A Two-Stage Interpretable Matching Framework for Causal Inference
Sahil Shikalgar, Md. Noor-E-Alam
TL;DR
The paper tackles causal inference from observational data by proposing TIM, a Two-stage Interpretable Matching framework that first enforces exact matching across all covariates and then iteratively removes the least important confounders to refine matches within strata. Within each stratum, a mixed distance metric combines Euclidean distances for continuous covariates with a distribution-aware discrete distance, enabling high-dimensional, mixed-type matching that preserves sample size. CATE is estimated per stratum using inverse-scores to weight control units by closeness when full matches are not possible, and then averaged across strata for the overall effect. Through synthetic simulations and a CDC BRFSS case study on high cholesterol and diabetes, TIM demonstrates improved multivariate overlap and robust CATE estimation, offering a scalable, interpretable tool for causal inference in observational healthcare data while acknowledging limitations such as binary treatment and cross-sectional data.
Abstract
Matching in causal inference from observational data aims to construct treatment and control groups with similar distributions of covariates, thereby reducing confounding and ensuring an unbiased estimation of treatment effects. This matched sample closely mimics a randomized controlled trial (RCT), thus improving the quality of causal estimates. We introduce a novel Two-stage Interpretable Matching (TIM) framework for transparent and interpretable covariate matching. In the first stage, we perform exact matching across all available covariates.
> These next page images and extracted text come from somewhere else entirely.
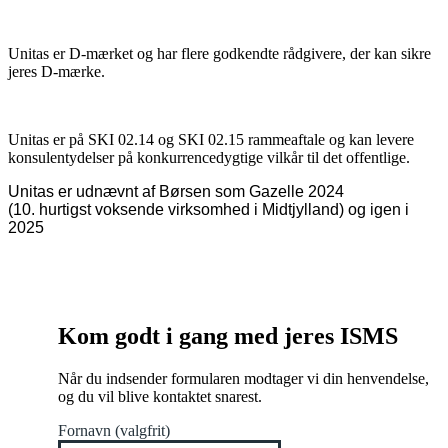
Unitas er D-mærket og har flere godkendte rådgivere, der kan sikre
jeres D-mærke.
Unitas er på SKI 02.14 og SKI 02.15 rammeaftale og kan levere
konsulentydelser på konkurrencedygtige vilkår til det offentlige.
Unitas er udnævnt af Børsen som Gazelle 2024
(10. hurtigst voksende virksomhed i Midtjylland) og igen i
2025
Kom godt i gang med jeres ISMS
Når du indsender formularen modtager vi din henvendelse,
og du vil blive kontaktet snarest.
Fornavn (valgfrit)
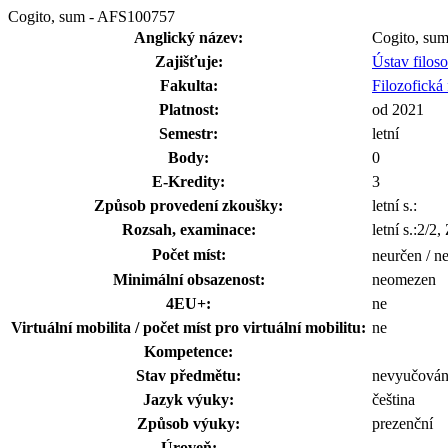
Cogito, sum - AFS100757
Anglický název:
Cogito, su
Zajišťuje:
Ústav filos
Fakulta:
Filozofická 
Platnost:
od 2021
Semestr:
letní
Body:
0
E-Kredity:
3
Způsob provedení zkoušky:
letní s.:
Rozsah, examinace:
letní s.:2/2,
Počet míst:
neurčen / n
Minimální obsazenost:
neomezen
4EU+:
ne
Virtuální mobilita / počet míst pro virtuální mobilitu:
ne
Kompetence:
Stav předmětu:
nevyučová
Jazyk výuky:
čeština
Způsob výuky:
prezenční
Úroveň:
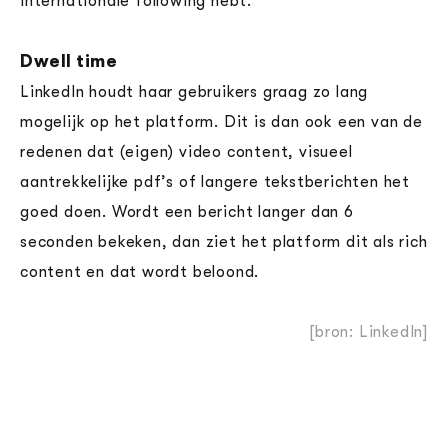
internationale following hebt.
Dwell time
LinkedIn houdt haar gebruikers graag zo lang
mogelijk op het platform. Dit is dan ook een van de
redenen dat (eigen) video content, visueel
aantrekkelijke pdf’s of langere tekstberichten het
goed doen. Wordt een bericht langer dan 6
seconden bekeken, dan ziet het platform dit als rich
content en dat wordt beloond.
[bron: LinkedIn]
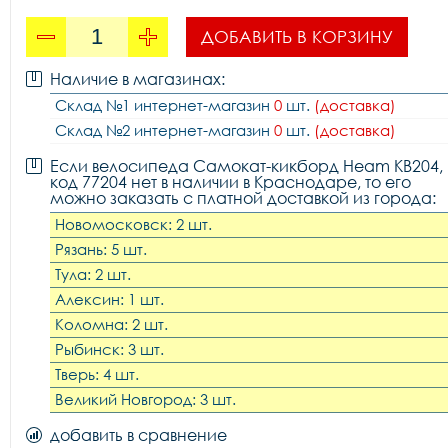
ДОБАВИТЬ В КОРЗИНУ
Наличие в магазинах:
Склад №1 интернет-магазин
0
шт.
(доставка)
Склад №2 интернет-магазин
0
шт.
(доставка)
Если велосипеда Самокат-кикборд Heam KB204,
код 77204 нет в наличии в Краснодаре, то его
можно заказать с платной доставкой из города:
Новомосковск: 2 шт.
Рязань: 5 шт.
Тула: 2 шт.
Алексин: 1 шт.
Коломна: 2 шт.
Рыбинск: 3 шт.
Тверь: 4 шт.
Великий Новгород: 3 шт.
добавить в сравнение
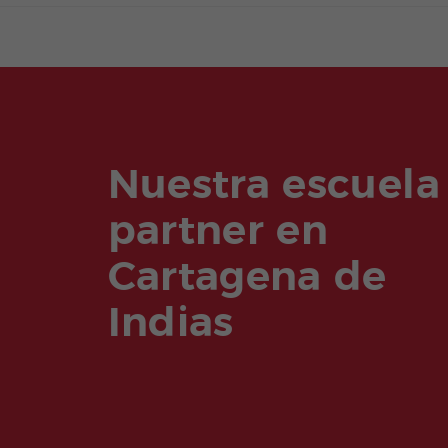
Nuestra escuela
partner en
Cartagena de
Indias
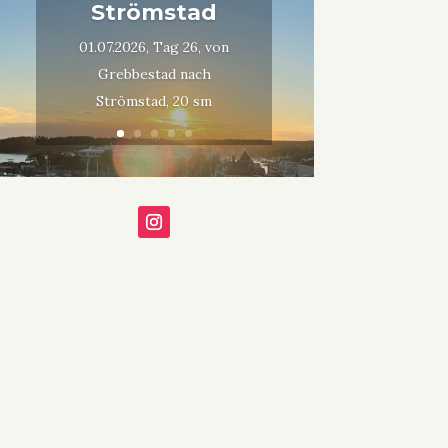
Strömstad
01.07.2026, Tag 26, von
Grebbestad nach
Strömstad, 20 sm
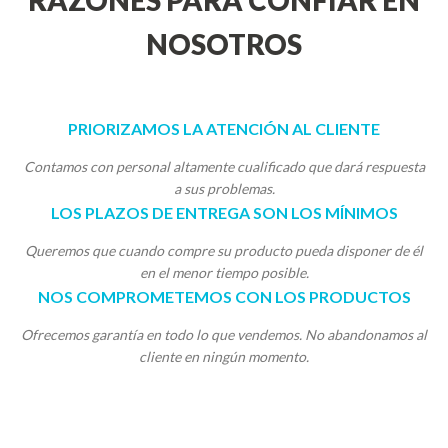
RAZONES PARA CONFIAR EN
NOSOTROS
PRIORIZAMOS LA ATENCIÓN AL CLIENTE
Contamos con personal altamente cualificado que dará respuesta
a sus problemas.
LOS PLAZOS DE ENTREGA SON LOS MÍNIMOS
Queremos que cuando compre su producto pueda disponer de él
en el menor tiempo posible.
NOS COMPROMETEMOS CON LOS PRODUCTOS
Ofrecemos garantía en todo lo que vendemos. No abandonamos al
cliente en ningún momento.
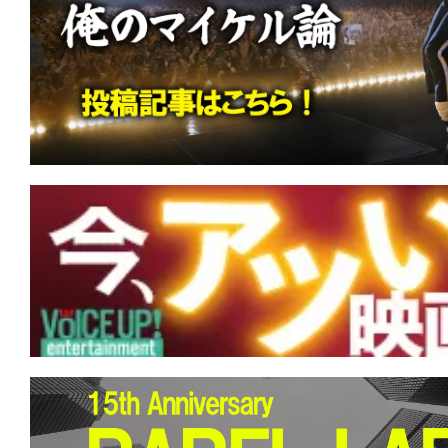
す。
映
画
の
ネ
タ
を
み
ん
な
で
シ
ェ
ア
し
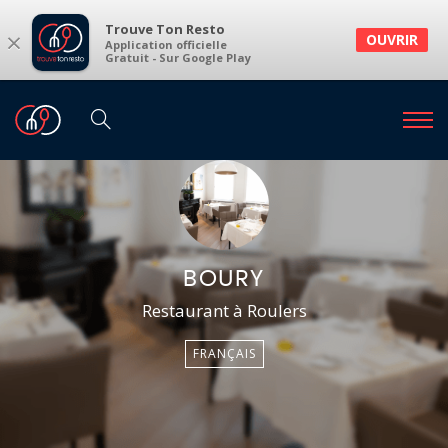
Trouve Ton Resto
×
OUVRIR
Application officielle
Gratuit - Sur Google Play
BOURY
Restaurant à Roulers
FRANÇAIS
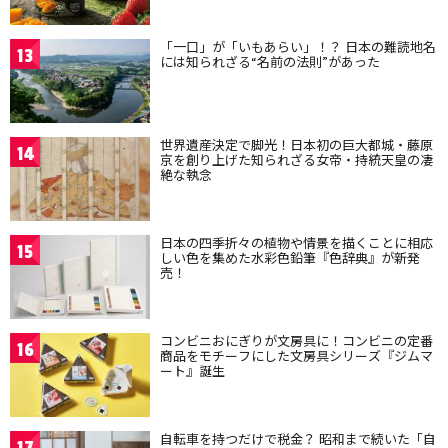
「一口」が「いもあらい」！？ 日本の難読地名
13
には知られざる“名前の法則”があった
世界遺産決定で脚光！日本初の巨大都城・藤原
14
京を創り上げた知られざる女帝・持統天皇の凄
絶な執念
日本の四季折々の植物や情景を描くことに相応
15
しい色を集めた水彩色鉛筆『色辞典』が新発
売！
コンビニおにぎりが文房具に！コンビニの定番
16
商品をモチーフにした文房具シリーズ『ジムマ
ート』誕生
自転車を持つだけで税金？ 昭和まで続いた「自
17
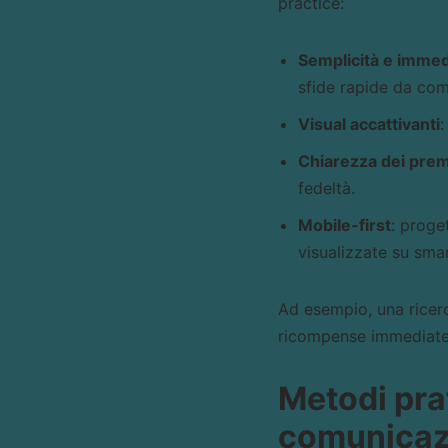
practice:
Semplicità e immed
sfide rapide da com
Visual accattivanti
:
Chiarezza dei prem
fedeltà.
Mobile-first
: proge
visualizzate su sma
Ad esempio, una ricerc
ricompense immediate 
Metodi prat
comunicaz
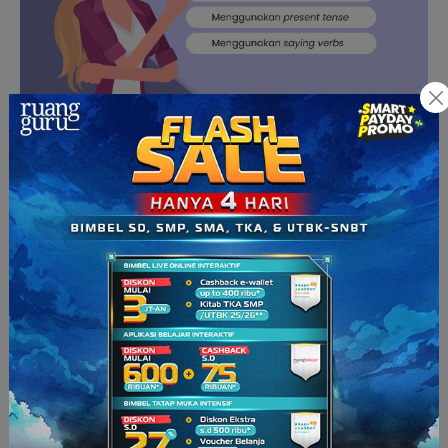
Baca Juga:
Report Text: Pengertian, Tujuan, Struktur,
dan Contohnya
Contoh
News Item Text
Okeh! setelah membahas mengenai pengertian, tujuan,
struktur, dan kaidah kebahasaan
news item text
, sekarang
kita lihat contoh
n
ews item text
singkat berikut ini,
yuk
!
Death Toll from Indonesia’s Volcano Eruption
Climbs to 34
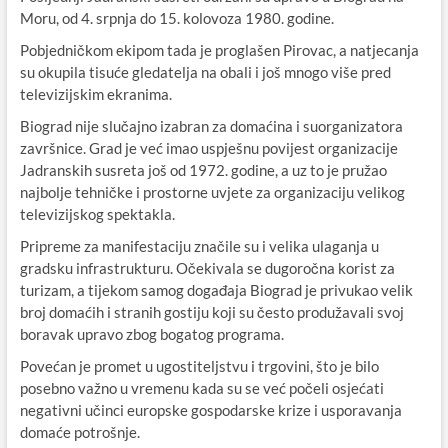
Moru, od 4. srpnja do 15. kolovoza 1980. godine.
Pobjedničkom ekipom tada je proglašen Pirovac, a natjecanja
su okupila tisuće gledatelja na obali i još mnogo više pred
televizijskim ekranima.
Biograd nije slučajno izabran za domaćina i suorganizatora
završnice. Grad je već imao uspješnu povijest organizacije
Jadranskih susreta još od 1972. godine, a uz to je pružao
najbolje tehničke i prostorne uvjete za organizaciju velikog
televizijskog spektakla.
Pripreme za manifestaciju značile su i velika ulaganja u
gradsku infrastrukturu. Očekivala se dugoročna korist za
turizam, a tijekom samog događaja Biograd je privukao velik
broj domaćih i stranih gostiju koji su često produžavali svoj
boravak upravo zbog bogatog programa.
Povećan je promet u ugostiteljstvu i trgovini, što je bilo
posebno važno u vremenu kada su se već počeli osjećati
negativni učinci europske gospodarske krize i usporavanja
domaće potrošnje.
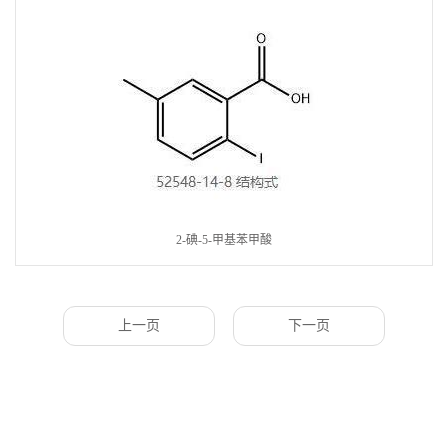
2-碘-5-甲基苯甲酸
上一页
下一页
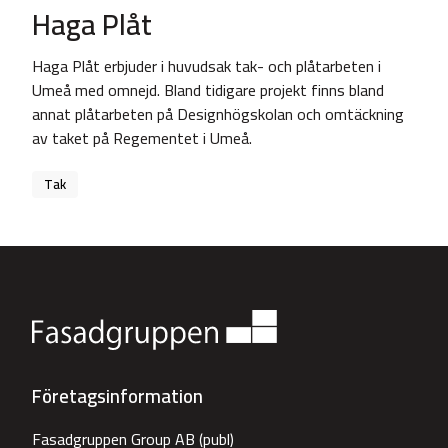
Haga Plåt
Haga Plåt erbjuder i huvudsak tak- och plåtarbeten i
Umeå med omnejd. Bland tidigare projekt finns bland
annat plåtarbeten på Designhögskolan och omtäckning
av taket på Regementet i Umeå.
Tak
Företagsinformation
Fasadgruppen Group AB (publ)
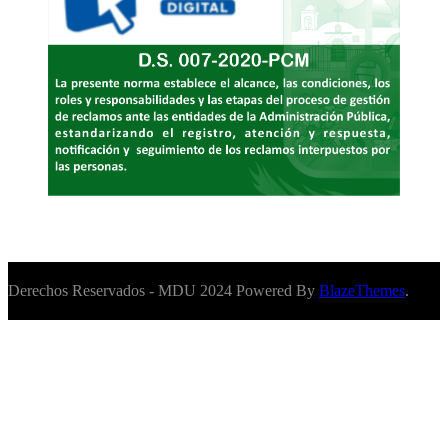
Derechos Reservados - MDU 2024 Powered By
BlazeThemes
.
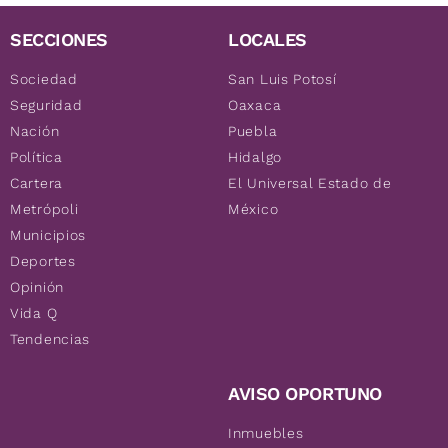
SECCIONES
LOCALES
Sociedad
San Luis Potosí
Seguridad
Oaxaca
Nación
Puebla
Política
Hidalgo
Cartera
El Universal Estado de
Metrópoli
México
Municipios
Deportes
Opinión
Vida Q
Tendencias
AVISO OPORTUNO
Inmuebles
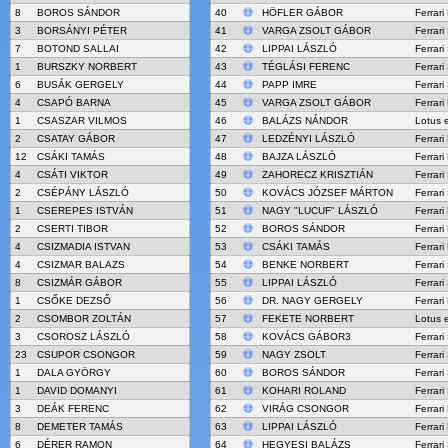
8
BOROS SÁNDOR
40
HÖFLER GÁBOR
Ferrar
3
BORSÁNYI PÉTER
41
VARGA ZSOLT GÁBOR
Ferrar
7
BOTOND SALLAI
42
LIPPAI LÁSZLÓ
Ferrar
1
BURSZKY NORBERT
43
TÉGLÁSI FERENC
Ferrari
6
BUSÁK GERGELY
44
PAPP IMRE
Ferrari
4
CSAPÓ BARNA
45
VARGA ZSOLT GÁBOR
Ferrari
1
CSASZAR VILMOS
46
BALÁZS NÁNDOR
Lotus 
2
CSATAY GÁBOR
47
LEDZÉNYI LÁSZLÓ
Ferrari
12
CSÁKI TAMÁS
48
BAJZA LÁSZLÓ
Ferrari
4
CSÁTI VIKTOR
49
ZAHORECZ KRISZTIÁN
Ferrar
2
CSÉPÁNY LÁSZLÓ
50
KOVÁCS JÓZSEF MÁRTON
Ferrar
1
CSEREPES ISTVÁN
51
NAGY "LUCUF" LÁSZLÓ
Ferrar
2
CSERTI TIBOR
52
BOROS SÁNDOR
Ferrari
4
CSIZMADIA ISTVAN
53
CSÁKI TAMÁS
Ferrari
4
CSIZMAR BALAZS
54
BENKE NORBERT
Ferrari
8
CSIZMÁR GÁBOR
55
LIPPAI LÁSZLÓ
Ferrari
1
CSŐKE DEZSŐ
56
DR. NAGY GERGELY
Ferrari
2
CSOMBOR ZOLTÁN
57
FEKETE NORBERT
Lotus 
3
CSOROSZ LÁSZLÓ
58
KOVÁCS GÁBOR3
Ferrari
23
CSUPOR CSONGOR
59
NAGY ZSOLT
Ferrar
1
DALA GYÖRGY
60
BOROS SÁNDOR
Ferrari
1
DAVID DOMANYI
61
KOHARI ROLAND
Ferrar
3
DEÁK FERENC
62
VIRÁG CSONGOR
Ferrari
8
DEMETER TAMÁS
63
LIPPAI LÁSZLÓ
Ferrari
6
DÉRER RAMON
64
HEGYESI BALÁZS
Ferrar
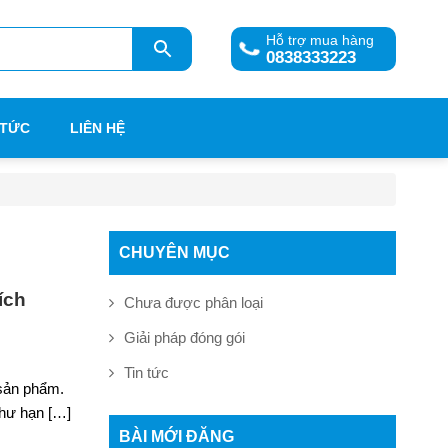
Hỗ trợ mua hàng
0838333223
 TỨC
LIÊN HỆ
CHUYÊN MỤC
ích
Chưa được phân loại
Giải pháp đóng gói
Tin tức
 sản phẩm.
như hạn […]
BÀI MỚI ĐĂNG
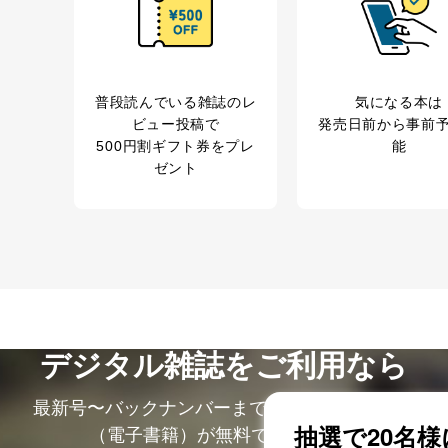
ビス 個人情報問い合わせ係
普段読んでいる雑誌のレ
気になる本は
ビュー投稿で
発売日前から事前
500円割ギフト券をプレ
能
ゼント
ービス
郎
て
管理者を設置し、個人情報保護管理者の責任のもと、個人情報を取得・
デジタル雑誌をご利用なら
ービス
最新号〜バックナンバーまで7000冊以上の雑誌
郎
（電子書籍）が無料で読み放題！
理グループディレクター 前田 嘉也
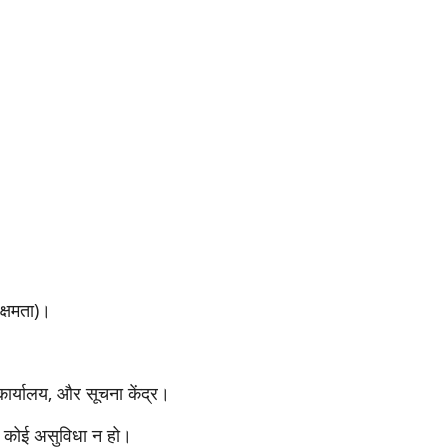
क्षमता)।
कार्यालय, और सूचना केंद्र।
ें कोई असुविधा न हो।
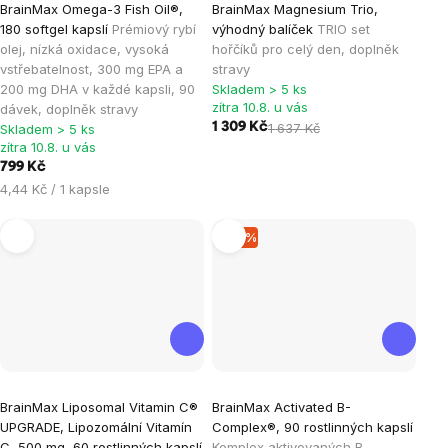
BrainMax Omega-3 Fish Oil®,
BrainMax Magnesium Trio,
hodnocení
hodnocení
180 softgel kapslí
Prémiový rybí
výhodný balíček
TRIO set
produktu
produktu
olej, nízká oxidace, vysoká
hořčíků pro celý den, doplněk
je
je
vstřebatelnost, 300 mg EPA a
stravy
200 mg DHA v každé kapsli, 90
Skladem > 5 ks
4,9
5,0
zítra 10.8. u vás
dávek, doplněk stravy
z
z
1 309 Kč
1 637 Kč
Skladem > 5 ks
5
5
zítra 10.8. u vás
hvězdiček.
hvězdiček.
799 Kč
Měrná
4,44 Kč / 1 kapsle
cena:
–15 %
Průměrné
Průměrné
BrainMax Liposomal Vitamin C®
BrainMax Activated B-
hodnocení
hodnocení
UPGRADE, Lipozomální Vitamín
Complex®, 90 rostlinných kapslí
produktu
produktu
C, 500 mg, 60 rostlinných kapslí
Komplex aktivovaných B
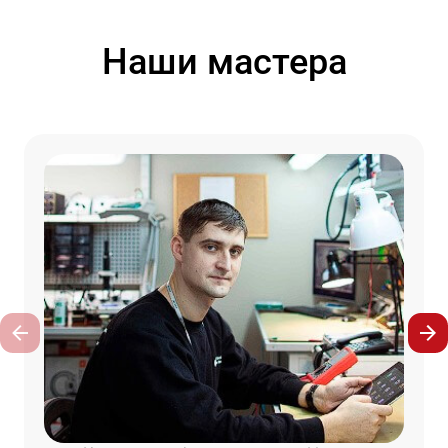
Наши мастера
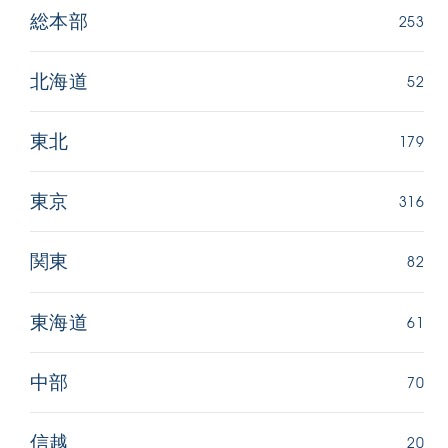
253
総本部
52
北海道
179
東北
316
東京
82
関東
61
東海道
70
中部
20
信越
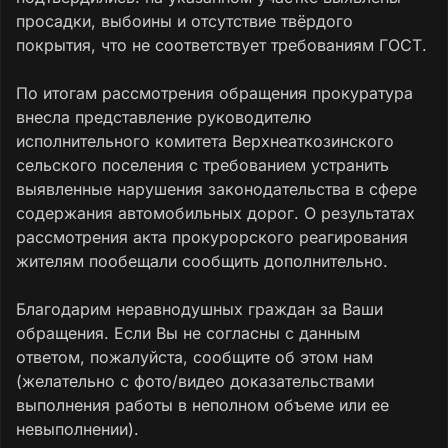
просадки, выбоины и отсутствие твёрдого
покрытия, что не соответствует требованиям ГОСТ.
По итогам рассмотрения обращения прокуратура
внесла представление руководителю
исполнительного комитета Верхнеаткозинского
сельского поселения с требованием устранить
выявленные нарушения законодательства в сфере
содержания автомобильных дорог. О результатах
рассмотрения акта прокурорского реагирования
жителям пообещали сообщить дополнительно.
Благодарим неравнодушных граждан за Ваши
обращения. Если Вы не согласны с данным
ответом, пожалуйста, сообщите об этом нам
(желательно с фото/видео доказательствами
выполнения работы в неполном объеме или ее
невыполнении).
For treatment and control units without an exact match in the first stage, we proceed to the second stage. Here, we iteratively refine the matching process by removing the least significant confounder in each iteration and attempting exact matching on the remaining covariates. We learn a distance metric for the dropped covariates to quantify closeness to the treatment unit(s) within the corresponding strata. We used these high- quality matches to estimate the conditional average treatment effects (CATEs). To validate TIM, we conducted experiments on synthetic datasets with varying association structures and correlations. We assessed its performance by measuring bias in CATE estimation and evaluating multivariate overlap between treatment and control groups before and after matching. Additionally, we apply TIM to a real-world healthcare dataset from the Centers for Disease Control and Prevention (CDC) to estimate the causal effect of high cholesterol on diabetes. Our results demonstrate that TIM improves CATE estimates, increases multivariate overlap, and scales effectively to high-dimensional data, making it a robust tool for causal inference in observational data.